Keep the images out while you retype all of the data exactly.

INPUT DATA:

-*-*-

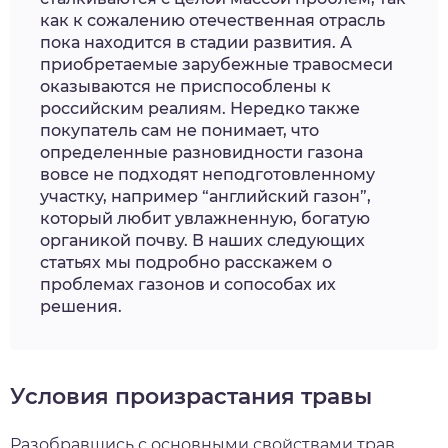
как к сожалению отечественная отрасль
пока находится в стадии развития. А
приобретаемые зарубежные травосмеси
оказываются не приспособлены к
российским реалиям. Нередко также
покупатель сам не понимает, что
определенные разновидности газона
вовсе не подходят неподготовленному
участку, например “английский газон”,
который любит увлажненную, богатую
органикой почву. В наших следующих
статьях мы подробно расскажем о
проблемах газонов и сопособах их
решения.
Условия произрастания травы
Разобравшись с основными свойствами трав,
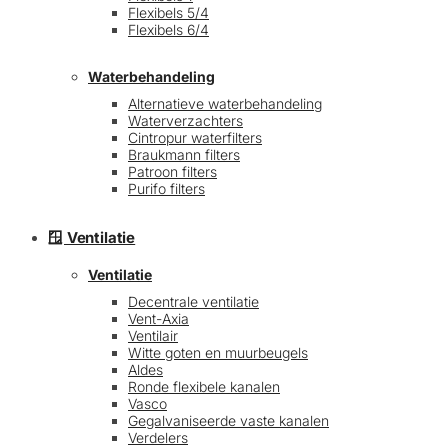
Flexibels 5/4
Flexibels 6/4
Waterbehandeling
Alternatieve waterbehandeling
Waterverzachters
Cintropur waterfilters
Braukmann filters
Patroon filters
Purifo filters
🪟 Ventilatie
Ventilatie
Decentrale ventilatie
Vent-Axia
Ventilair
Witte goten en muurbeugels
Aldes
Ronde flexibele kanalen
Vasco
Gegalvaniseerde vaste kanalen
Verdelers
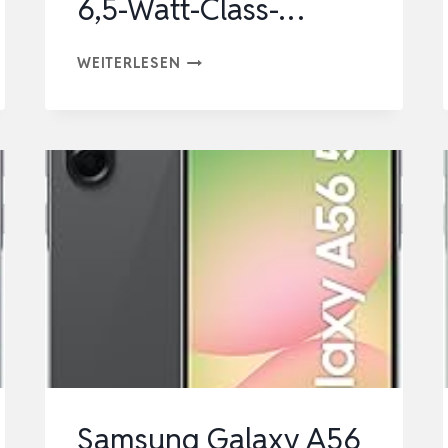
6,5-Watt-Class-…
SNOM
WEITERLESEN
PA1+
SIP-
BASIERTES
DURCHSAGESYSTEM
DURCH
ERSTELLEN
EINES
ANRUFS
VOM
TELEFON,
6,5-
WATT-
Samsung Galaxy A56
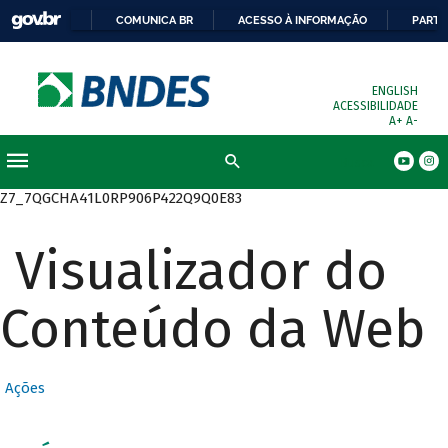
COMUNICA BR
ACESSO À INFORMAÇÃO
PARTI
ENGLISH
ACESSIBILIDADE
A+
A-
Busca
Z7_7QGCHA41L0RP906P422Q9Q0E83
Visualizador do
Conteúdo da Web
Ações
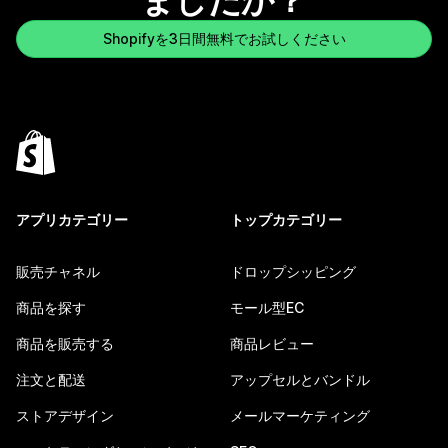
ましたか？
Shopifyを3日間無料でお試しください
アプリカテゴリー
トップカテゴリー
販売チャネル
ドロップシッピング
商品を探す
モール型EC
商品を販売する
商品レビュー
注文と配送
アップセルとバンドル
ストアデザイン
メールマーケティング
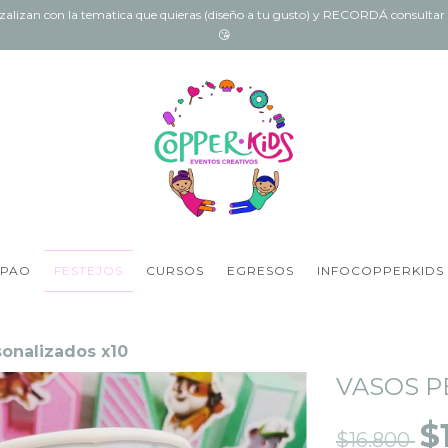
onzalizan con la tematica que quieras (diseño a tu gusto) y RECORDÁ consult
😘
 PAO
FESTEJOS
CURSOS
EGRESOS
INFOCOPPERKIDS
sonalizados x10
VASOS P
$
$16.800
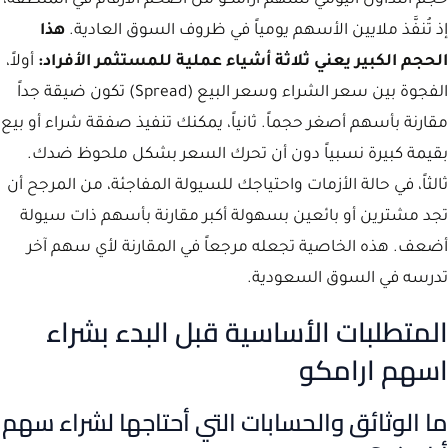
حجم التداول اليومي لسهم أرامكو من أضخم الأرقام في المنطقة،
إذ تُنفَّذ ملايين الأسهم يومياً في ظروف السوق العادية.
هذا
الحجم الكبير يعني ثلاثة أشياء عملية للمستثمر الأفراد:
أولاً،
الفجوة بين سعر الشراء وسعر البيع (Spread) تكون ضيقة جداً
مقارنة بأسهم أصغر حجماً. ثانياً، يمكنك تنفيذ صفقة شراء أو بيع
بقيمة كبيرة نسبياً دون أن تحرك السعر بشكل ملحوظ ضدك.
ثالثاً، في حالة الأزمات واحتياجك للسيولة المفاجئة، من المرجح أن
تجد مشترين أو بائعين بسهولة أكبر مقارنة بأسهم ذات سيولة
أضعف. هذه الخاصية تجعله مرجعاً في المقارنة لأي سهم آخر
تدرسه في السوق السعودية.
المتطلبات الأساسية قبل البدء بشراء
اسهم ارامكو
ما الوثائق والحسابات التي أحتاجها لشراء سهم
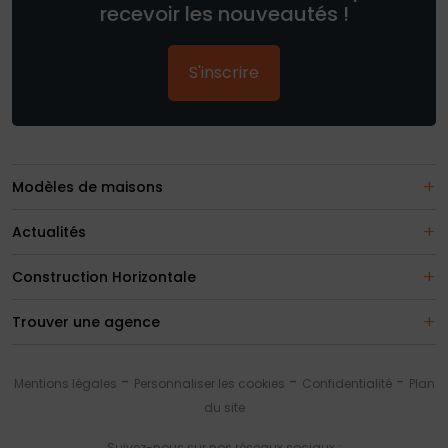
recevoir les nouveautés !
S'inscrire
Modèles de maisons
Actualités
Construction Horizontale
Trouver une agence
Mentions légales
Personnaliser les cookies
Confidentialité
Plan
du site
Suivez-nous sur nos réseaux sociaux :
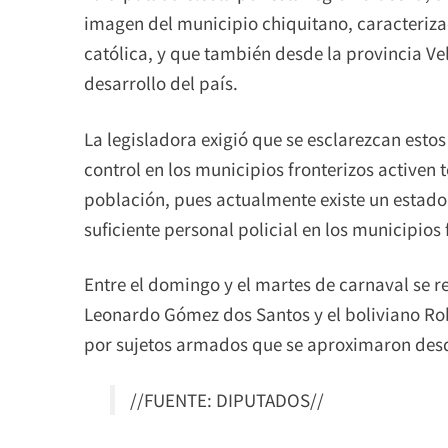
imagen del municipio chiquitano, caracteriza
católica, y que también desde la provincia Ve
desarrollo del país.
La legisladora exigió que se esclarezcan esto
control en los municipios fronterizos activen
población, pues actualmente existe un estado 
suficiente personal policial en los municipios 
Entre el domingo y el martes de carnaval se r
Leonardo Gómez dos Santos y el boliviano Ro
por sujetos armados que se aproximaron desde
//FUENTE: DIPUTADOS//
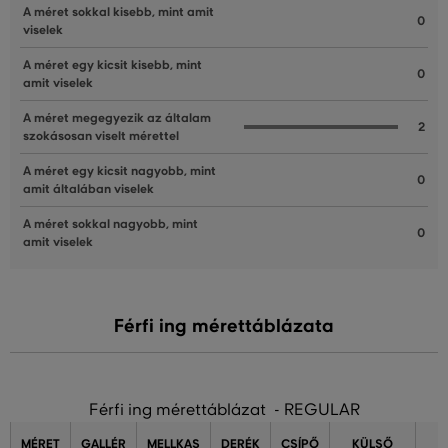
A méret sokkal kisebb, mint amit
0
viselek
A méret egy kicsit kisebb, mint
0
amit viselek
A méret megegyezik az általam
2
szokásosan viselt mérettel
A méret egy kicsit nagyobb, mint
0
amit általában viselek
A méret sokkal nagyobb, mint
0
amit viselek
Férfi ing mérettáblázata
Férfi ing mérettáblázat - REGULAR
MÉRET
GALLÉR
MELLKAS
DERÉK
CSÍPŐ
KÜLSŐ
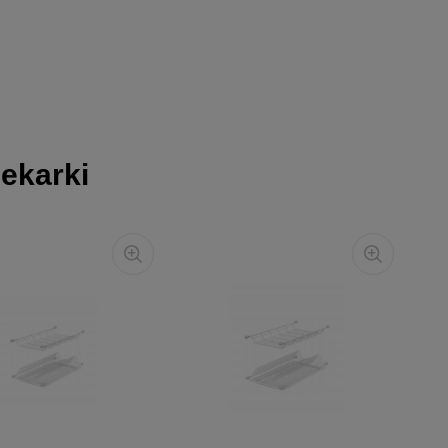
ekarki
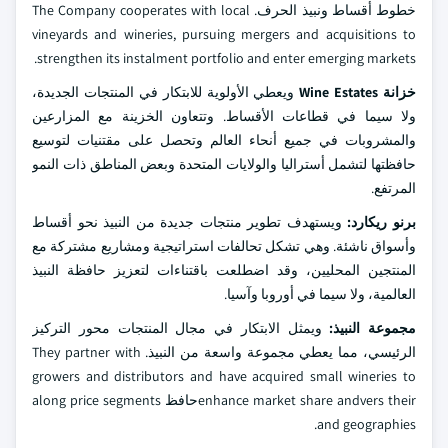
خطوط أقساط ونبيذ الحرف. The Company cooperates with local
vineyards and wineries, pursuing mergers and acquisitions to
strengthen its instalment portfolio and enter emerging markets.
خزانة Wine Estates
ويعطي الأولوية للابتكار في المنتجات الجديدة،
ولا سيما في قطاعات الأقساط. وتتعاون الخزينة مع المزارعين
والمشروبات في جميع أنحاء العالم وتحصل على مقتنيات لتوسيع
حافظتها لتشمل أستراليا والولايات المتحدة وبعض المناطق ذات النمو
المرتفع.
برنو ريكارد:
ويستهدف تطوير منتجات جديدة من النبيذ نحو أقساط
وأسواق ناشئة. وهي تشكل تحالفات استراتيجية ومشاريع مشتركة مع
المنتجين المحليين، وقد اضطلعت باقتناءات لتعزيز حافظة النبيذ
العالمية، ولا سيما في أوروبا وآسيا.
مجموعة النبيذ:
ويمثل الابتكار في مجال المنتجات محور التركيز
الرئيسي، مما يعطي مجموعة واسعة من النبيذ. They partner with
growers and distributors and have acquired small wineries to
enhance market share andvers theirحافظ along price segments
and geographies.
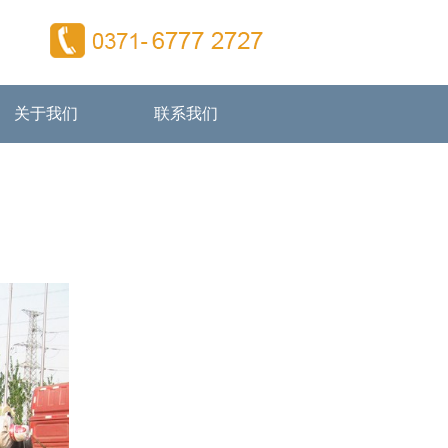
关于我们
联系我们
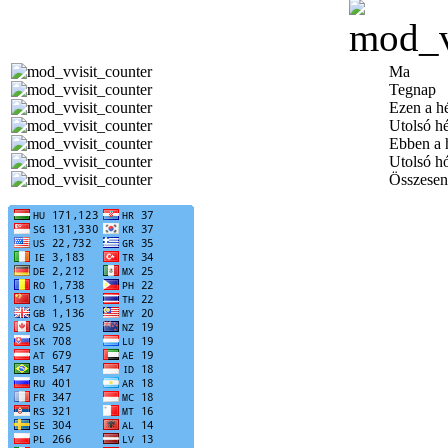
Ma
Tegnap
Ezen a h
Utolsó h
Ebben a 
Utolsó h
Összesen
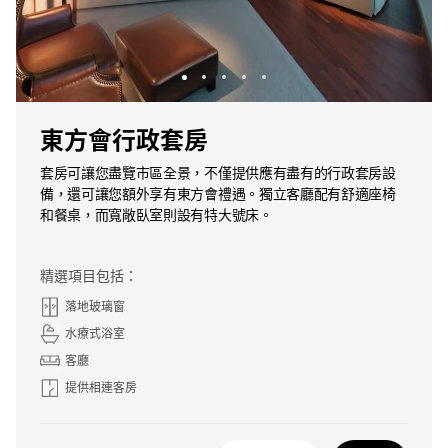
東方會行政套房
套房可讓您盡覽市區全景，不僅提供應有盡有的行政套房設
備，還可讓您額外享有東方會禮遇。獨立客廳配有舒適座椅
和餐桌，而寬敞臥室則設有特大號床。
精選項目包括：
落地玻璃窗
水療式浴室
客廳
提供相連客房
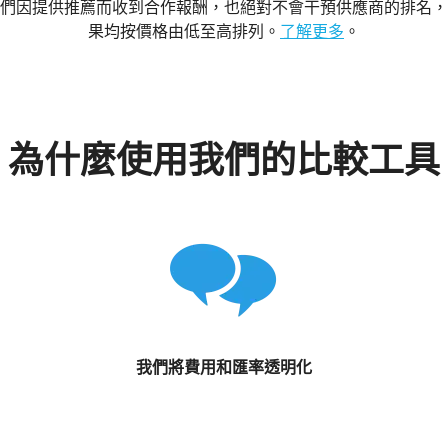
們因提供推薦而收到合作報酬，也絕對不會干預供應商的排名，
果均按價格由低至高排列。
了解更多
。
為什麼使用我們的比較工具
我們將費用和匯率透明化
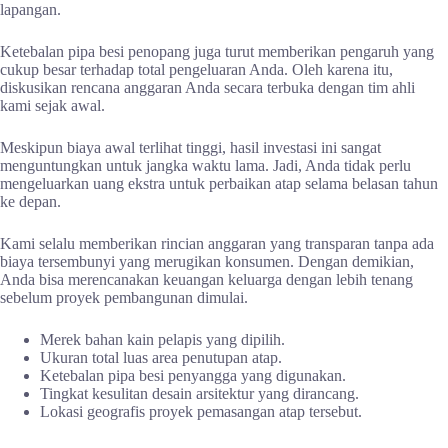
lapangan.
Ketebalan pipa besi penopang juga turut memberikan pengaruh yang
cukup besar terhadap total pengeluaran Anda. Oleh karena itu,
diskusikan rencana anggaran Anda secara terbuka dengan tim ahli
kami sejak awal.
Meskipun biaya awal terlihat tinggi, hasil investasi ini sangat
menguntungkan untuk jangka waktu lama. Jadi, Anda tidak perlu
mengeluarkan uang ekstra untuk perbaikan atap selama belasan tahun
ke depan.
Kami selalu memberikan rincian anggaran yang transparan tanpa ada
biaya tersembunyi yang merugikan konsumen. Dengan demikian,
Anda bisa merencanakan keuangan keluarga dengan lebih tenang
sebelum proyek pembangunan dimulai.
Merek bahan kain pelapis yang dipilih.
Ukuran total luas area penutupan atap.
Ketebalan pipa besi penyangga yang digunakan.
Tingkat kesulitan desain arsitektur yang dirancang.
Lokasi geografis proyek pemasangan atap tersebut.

-*-*-

THE ANSWER:
как к сожалению отечественная отрасль
пока находится в стадии развития. А
приобретаемые зарубежные травосмеси
оказываются не приспособлены к
российским реалиям. Нередко также
покупатель сам не понимает, что
определенные разновидности газона
вовсе не подходят неподготовленному
участку, например “английский газон”,
который любит увлажненную, богатую
органикой почву. В наших следующих
статьях мы подробно расскажем о
проблемах газонов и сопособах их
решения.
Условия произрастания травы
Разобравшись с основными свойствами трав,
Flexibels 5/4
Flexibels 6/4
Waterbehandeling
Alternatieve waterbehandeling
Waterverzachters
Cintropur waterfilters
Braukmann filters
Patroon filters
Purifo filters
🪟 Ventilatie
Ventilatie
Decentrale ventilatie
Vent-Axia
Ventilair
Witte goten en muurbeugels
Aldes
Ronde flexibele kanalen
Vasco
Gegalvaniseerde vaste kanalen
Verdelers
6,5-Watt-Class-…
SNOM
WEITERLESEN
PA1+
SIP-
BASIERTES
DURCHSAGESYSTEM
DURCH
ERSTELLEN
EINES
ANRUFS
VOM
TELEFON,
6,5-
WATT-
Samsung Galaxy A56
COMUNICA BR
ACESSO À INFORMAÇÃO
PARTI
ENGLISH
ACESSIBILIDADE
A+
A-
Busca
Z7_7QGCHA41L0RP906P422Q9Q0E83
Visualizador do
Conteúdo da Web
Ações
ましたか？
Shopifyを3日間無料でお試しください
アプリカテゴリー
トップカテゴリー
販売チャネル
ドロップシッピング
商品を探す
モール型EC
商品を販売する
商品レビュー
注文と配送
アップセルとバンドル
ストアデザイン
メールマーケティング
onzalizan con la tematica que quieras (diseño a tu gusto) y RECORDÁ consult
😘
 PAO
FESTEJOS
CURSOS
EGRESOS
INFOCOPPERKIDS
sonalizados x10
VASOS P
$
$16.800
حجم التداول اليومي لسهم أرامكو من أضخم الأرقام في المنطقة،
إذ تُنفَّذ ملايين الأسهم يومياً في ظروف السوق العادية.
هذا
الحجم الكبير يعني ثلاثة أشياء عملية للمستثمر الأفراد:
أولاً،
الفجوة بين سعر الشراء وسعر البيع (Spread) تكون ضيقة جداً
مقارنة بأسهم أصغر حجماً. ثانياً، يمكنك تنفيذ صفقة شراء أو بيع
بقيمة كبيرة نسبياً دون أن تحرك السعر بشكل ملحوظ ضدك.
ثالثاً، في حالة الأزمات واحتياجك للسيولة المفاجئة، من المرجح أن
تجد مشترين أو بائعين بسهولة أكبر مقارنة بأسهم ذات سيولة
أضعف. هذه الخاصية تجعله مرجعاً في المقارنة لأي سهم آخر
تدرسه في السوق السعودية.
المتطلبات الأساسية قبل البدء بشراء
اسهم ارامكو
ما الوثائق والحسابات التي أحتاجها لشراء سهم
recevoir les nouveautés !
S'inscrire
Modèles de maisons
Actualités
Construction Horizontale
Trouver une agence
Mentions légales
Personnaliser les cookies
Confidentialité
Plan
du site
Suivez-nous sur nos réseaux sociaux :
imagen del municipio chiquitano, caracteriza
católica, y que también desde la provincia Ve
desarrollo del país.
La legisladora exigió que se esclarezcan esto
control en los municipios fronterizos activen
población, pues actualmente existe un estado 
suficiente personal policial en los municipios 
Entre el domingo y el martes de carnaval se r
Leonardo Gómez dos Santos y el boliviano Ro
por sujetos armados que se aproximaron desde
//FUENTE: DIPUTADOS//
A méret sokkal kisebb, mint amit
0
viselek
A méret egy kicsit kisebb, mint
0
amit viselek
A méret megegyezik az általam
2
szokásosan viselt mérettel
A méret egy kicsit nagyobb, mint
0
amit általában viselek
A méret sokkal nagyobb, mint
0
amit viselek
Férfi ing mérettáblázata
Férfi ing mérettáblázat - REGULAR
MÉRET
GALLÉR
MELLKAS
DERÉK
CSÍPŐ
KÜLSŐ
ekarki
خطوط أقساط ونبيذ الحرف. The Company cooperates with local
vineyards and wineries, pursuing mergers and acquisitions to
strengthen its instalment portfolio and enter emerging markets.
خزانة Wine Estates
ويعطي الأولوية للابتكار في المنتجات الجديدة،
ولا سيما في قطاعات الأقساط. وتتعاون الخزينة مع المزارعين
والمشروبات في جميع أنحاء العالم وتحصل على مقتنيات لتوسيع
حافظتها لتشمل أستراليا والولايات المتحدة وبعض المناطق ذات النمو
المرتفع.
برنو ريكارد:
ويستهدف تطوير منتجات جديدة من النبيذ نحو أقساط
وأسواق ناشئة. وهي تشكل تحالفات استراتيجية ومشاريع مشتركة مع
المنتجين المحليين، وقد اضطلعت باقتناءات لتعزيز حافظة النبيذ
العالمية، ولا سيما في أوروبا وآسيا.
مجموعة النبيذ:
ويمثل الابتكار في مجال المنتجات محور التركيز
الرئيسي، مما يعطي مجموعة واسعة من النبيذ. They partner with
growers and distributors and have acquired small wineries to
enhance market share andvers theirحافظ along price segments
and geographies.
关于我们
联系我们
Ma
Tegnap
Ezen a h
Utolsó h
Ebben a 
Utolsó h
Összesen
東方會行政套房
套房可讓您盡覽市區全景，不僅提供應有盡有的行政套房設
備，還可讓您額外享有東方會禮遇。獨立客廳配有舒適座椅
和餐桌，而寬敞臥室則設有特大號床。
精選項目包括：
落地玻璃窗
水療式浴室
客廳
提供相連客房
們因提供推薦而收到合作報酬，也絕對不會干預供應商的排名，
果均按價格由低至高排列。
了解更多
。
為什麼使用我們的比較工具
我們將費用和匯率透明化
lapangan.
Ketebalan pipa besi penopang juga turut memberikan pengaruh yang
cukup besar terhadap total pengeluaran Anda. Oleh karena itu,
diskusikan rencana anggaran Anda secara terbuka dengan tim ahli
kami sejak awal.
Meskipun biaya awal terlihat tinggi, hasil investasi ini sangat
menguntungkan untuk jangka waktu lama. Jadi, Anda tidak perlu
mengeluarkan uang ekstra untuk perbaikan atap selama belasan tahun
ke depan.
Kami selalu memberikan rincian anggaran yang transparan tanpa ada
biaya tersembunyi yang merugikan konsumen. Dengan demikian,
Anda bisa merencanakan keuangan keluarga dengan lebih tenang
sebelum proyek pembangunan dimulai.
Merek bahan kain pelapis yang dipilih.
Ukuran total luas area penutupan atap.
Ketebalan pipa besi penyangga yang digunakan.
Tingkat kesulitan desain arsitektur yang dirancang.
Lokasi geografis proyek pemasangan atap tersebut.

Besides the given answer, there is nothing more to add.